Nah, dalam kondisi demikian, Rasulullah saw diajak Jibril untuk menghadap 
kepada Allah, Tuhan Yang Maha Agung. Tentu kita bisa membayangkan betapa 
khusyuknya beliau saat itu. Inilah pelajaran yang bisa kita ambil dari 
persiapan Rasulullah saw ketika akan menghadap kepada Allah. Kondisi kejiwaan 
seperti inilah yang mesti kita tiru ketika mau menjalankan shalat. Jika mau 
khusyuk, kita harus bisa menghilangkan 3 Ta dari benak kita menjelang ibadah 
shalat kita. Buanglah jauh-jauh beban beban pikiran yang berkaitan dengan 
pekerjaan dan mencari nafkah.

Toh, itu hanya dihilangkan untuk sementara waktu. Paling-paling hanya untuk 
sekitar 15 menit saja. Janganlah shalat kita yang hanya beberapa menit itu 
masih juga diganggu oleh pikiran-pikiran yang berkait dengan pekerjaan, 
sehingga tidak khusyuk.


Yang kedua, jauhkanlah juga pikiran-pikiran yang berkait dengan kekuasaan dan 
jabatan. Apa yang kita peroleh dalam jabatan itu semata mata hanya milik Allah. 
Jabatan itu suatu ketika pasti akan lepas dari genggaman kita. Sehingga sungguh 
tidak pantas bagi kita untuk membangga-banggakan jabatan itu. Apalagi 
menyombongkannya di hadapan Allah. Kesombongan itulah gangguan utama dalam 
kekhusyukan shalat kita. Kesombongan ini menyebabkan kita 'besar' di hadapan 
Allah. Padahal pada hakikatnya kita 'sangatlah kecil' di hadapanNya.
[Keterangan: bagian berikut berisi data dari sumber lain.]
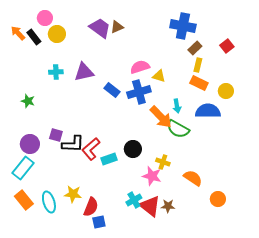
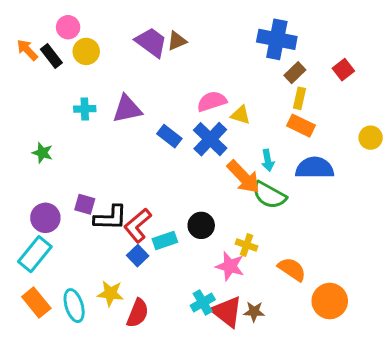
yellow circle: (226, 91) -> (371, 138), moved
blue cross: (139, 92) -> (210, 139), turned -30
orange circle: (218, 199) -> (330, 301), size x1.5
blue square: (99, 222) -> (138, 256), moved, turned -32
Yang ketiga, buanglah jauh-jauh rasa kecintaan kepada Dunia. Gantilah dengan 
memupuk rasa kecintaan kita kepada Allah saja. Kecintaan yang diwujudkan dengan 
rasa keikhlasan dan ketaatan hanya kepadaNya. Itulah yang disebut sebagai 
berserah diri hanya kepada Allah. Dengan bahasa yang berbeda, seluruh niatan 
ibadah kita adalah lillaahi Ta'ala. Maka, ketika kita memulai shalat dengan 
sikap hati yang demikian, Insya Allah pintu kekhusyukan sedang menanti di depan 
kita.


Kekhusyukan adalah suatu kondisi kejiwaan dimana kita hanya ingat kepada Allah 
saja. Karena shalat kita itu memang memiliki 2 tujuan utama, yaitu mengingat 
Allah dan berdo'a, memohon pertolongan atas segala permasalahan yang sedang 
kita hadapi. Hal tersebut difirmankan Allah dalam ayat berikut ini.


QS. Thahaa (20):14 "Sesungguhnya Aku ini adalah Allah, tidak ada Tuhan (yang 
hak) selain Aku, maka sembahlah Aku dan dirikanlah shalat untuk mengingat Aku. "
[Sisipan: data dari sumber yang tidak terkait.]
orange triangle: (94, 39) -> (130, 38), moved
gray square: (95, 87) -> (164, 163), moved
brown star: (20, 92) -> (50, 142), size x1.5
QS. Al Baqarah (2): 45 "Dan mintalah pertolongan (kepada Allah) dengan sabar 
dan (mengerjakan) shalat Dan sesungguhnya yang demikian itu sungguh berat, 
kecuali bagi orang-orang yang khusyu"


Demikian pulalah kondisi kejiwaan Rasulullah saw saat melakukan Isra' Mi'raj. 
Seluruh jiwa raganya hanya tertumpah kepada Eksistensi dan Kebesaran Allah 
semata. Beliau berdzikir kepadaNya dan memohon pertolongan atas segala 
permasalahan dalam perjuangan yang sedang beliau hadapi. Tak ada lagi dzat yang 
bisa menolong beliau dari berbagai kesulitan, dan mampu menentramkan hati 
beliau, kecuali Allah Yang Maha Perkasa lagi Maha Bijaksana.